ETHICS AND DISSEMINATION

Ethics and procedures-phase I:Ethical approval for phase I was gained from the Australian Bureau of Statistics (ABS) for Person Level Integrated Data Asset microdata (unit record data) via the ABS DataLab and the NSW Population and Health Services Research Ethics Committee (2023ETH01728), which can provide a single review of multijurisdictional data linkage research projects under the National Mutual Acceptance Scheme. This will facilitate approval for the Victorian and ACT datasets. The ABS will be the integrating/linkage authority. The Centre for Health Record Linkage (CHeReL) and the Victorian Data Linkage Unit will prepare a data extract representing all data records from the dataset to provide to the ABS for linkage.Ethics and procedures-phases 2 and 3:Written consent will be obtained from all participants, as well as consent to publish.
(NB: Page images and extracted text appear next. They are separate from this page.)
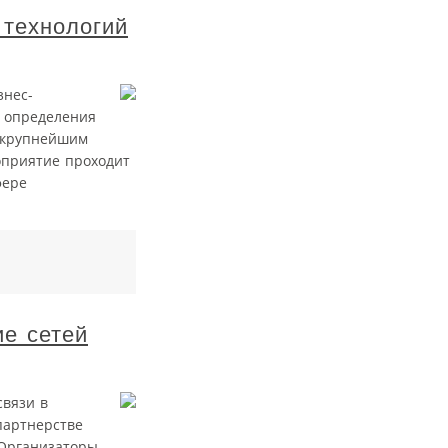
технологий
знес-
и определения
я крупнейшим
оприятие проходит
фере
ие сетей
связи в
партнерстве
. Организаторы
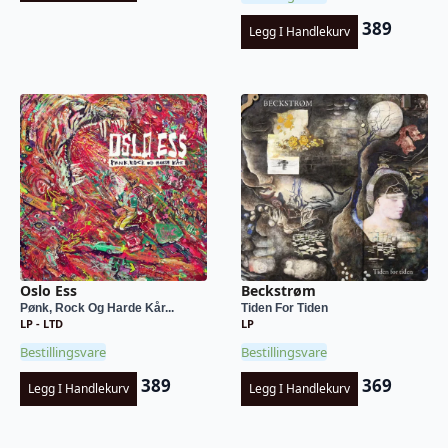
389
Legg I Handlekurv
Oslo Ess
Beckstrøm
Pønk, Rock Og Harde Kår...
Tiden For Tiden
LP - LTD
LP
Bestillingsvare
Bestillingsvare
389
369
Legg I Handlekurv
Legg I Handlekurv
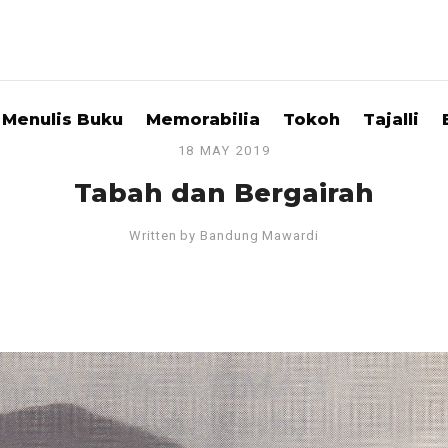
Menulis Buku
Memorabilia
Tokoh
Tajalli
18 MAY 2019
Tabah dan Bergairah
Written by
Bandung Mawardi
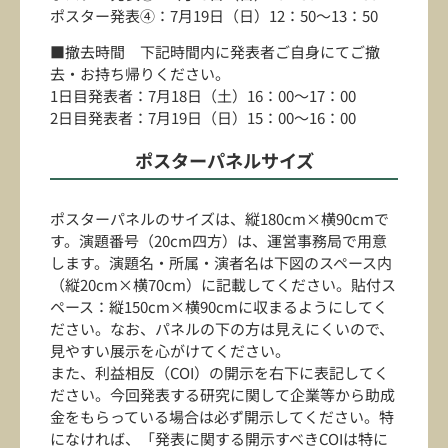
ポスター発表④：7月19日（日）12：50～13：50
■撤去時間 下記時間内に発表者ご自身にてご撤
去・お持ち帰りください。
1日目発表者：7月18日（土）16：00～17：00
2日目発表者：7月19日（日）15：00～16：00
ポスターパネルサイズ
ポスターパネルのサイズは、縦180cm×横90cmで
す。演題番号（20cm四方）は、運営事務局で用意
します。演題名・所属・演者名は下図のスペース内
（縦20cm×横70cm）に記載してください。貼付ス
ペース：縦150cm×横90cmに収まるようにしてく
ださい。なお、パネルの下の方は見えにくいので、
見やすい展示を心がけてください。
また、利益相反（COI）の開示を右下に表記してく
ださい。今回発表する研究に関して企業等から助成
金をもらっている場合は必ず開示してください。特
になければ、「発表に関する開示すべきCOIは特に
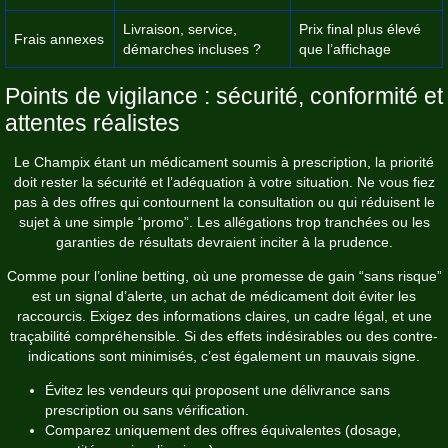
Livraison, service,
Prix final plus élevé
Frais annexes
démarches incluses ?
que l’affichage
Points de vigilance : sécurité, conformité et
attentes réalistes
Le Champix étant un médicament soumis à prescription, la priorité
doit rester la sécurité et l’adéquation à votre situation. Ne vous fiez
pas à des offres qui contournent la consultation ou qui réduisent le
sujet à une simple “promo”. Les allégations trop tranchées ou les
garanties de résultats devraient inciter à la prudence.
Comme pour l’online betting, où une promesse de gain “sans risque”
est un signal d’alerte, un achat de médicament doit éviter les
raccourcis. Exigez des informations claires, un cadre légal, et une
traçabilité compréhensible. Si des effets indésirables ou des contre-
indications sont minimisés, c’est également un mauvais signe.
Évitez les vendeurs qui proposent une délivrance sans
prescription ou sans vérification.
Comparez uniquement des offres équivalentes (dosage,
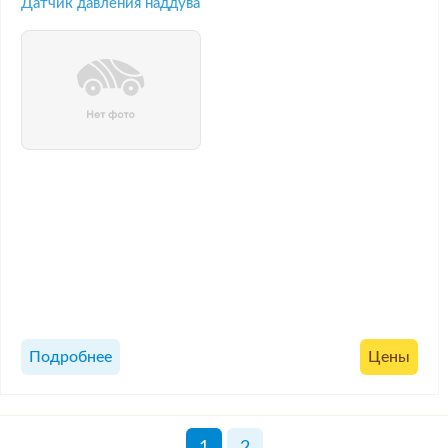
Датчик давления наддува
Подробнее
Цены
1
2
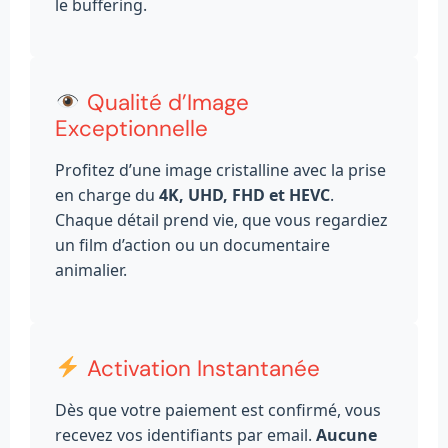
le buffering.
Qualité d’Image
Exceptionnelle
Profitez d’une image cristalline avec la prise
en charge du
4K, UHD, FHD et HEVC
.
Chaque détail prend vie, que vous regardiez
un film d’action ou un documentaire
animalier.
Activation Instantanée
Dès que votre paiement est confirmé, vous
recevez vos identifiants par email.
Aucune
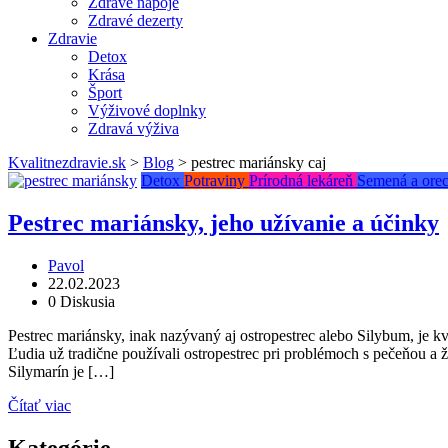
Zdravé nápoje
Zdravé dezerty
Zdravie
Detox
Krása
Šport
Výživové doplnky
Zdravá výživa
Kvalitnezdravie.sk
>
Blog
>
pestrec mariánsky caj
Detox
Potraviny
Prírodná lekáreň
Semená a ore
Pestrec mariánsky, jeho užívanie a účinky
Pavol
22.02.2023
0 Diskusia
Pestrec mariánsky, inak nazývaný aj ostropestrec alebo Silybum, je
Ľudia už tradične používali ostropestrec pri problémoch s pečeňou a 
Silymarín je […]
Čítať viac
Kategórie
We have obtained ethical approval from the University of Technology Sydney Medical Research Ethics Committee; however, as we deepen our consultation with community members and receive input from expert stakeholders, we will likely seek amendments to hone the survey and World Café questions. We will also need to provide flexible offerings that may extend to individual interviews and online interactions.

DISCUSSION

This innovative approach will empower refugees and put them at the centre of their health and decision-making.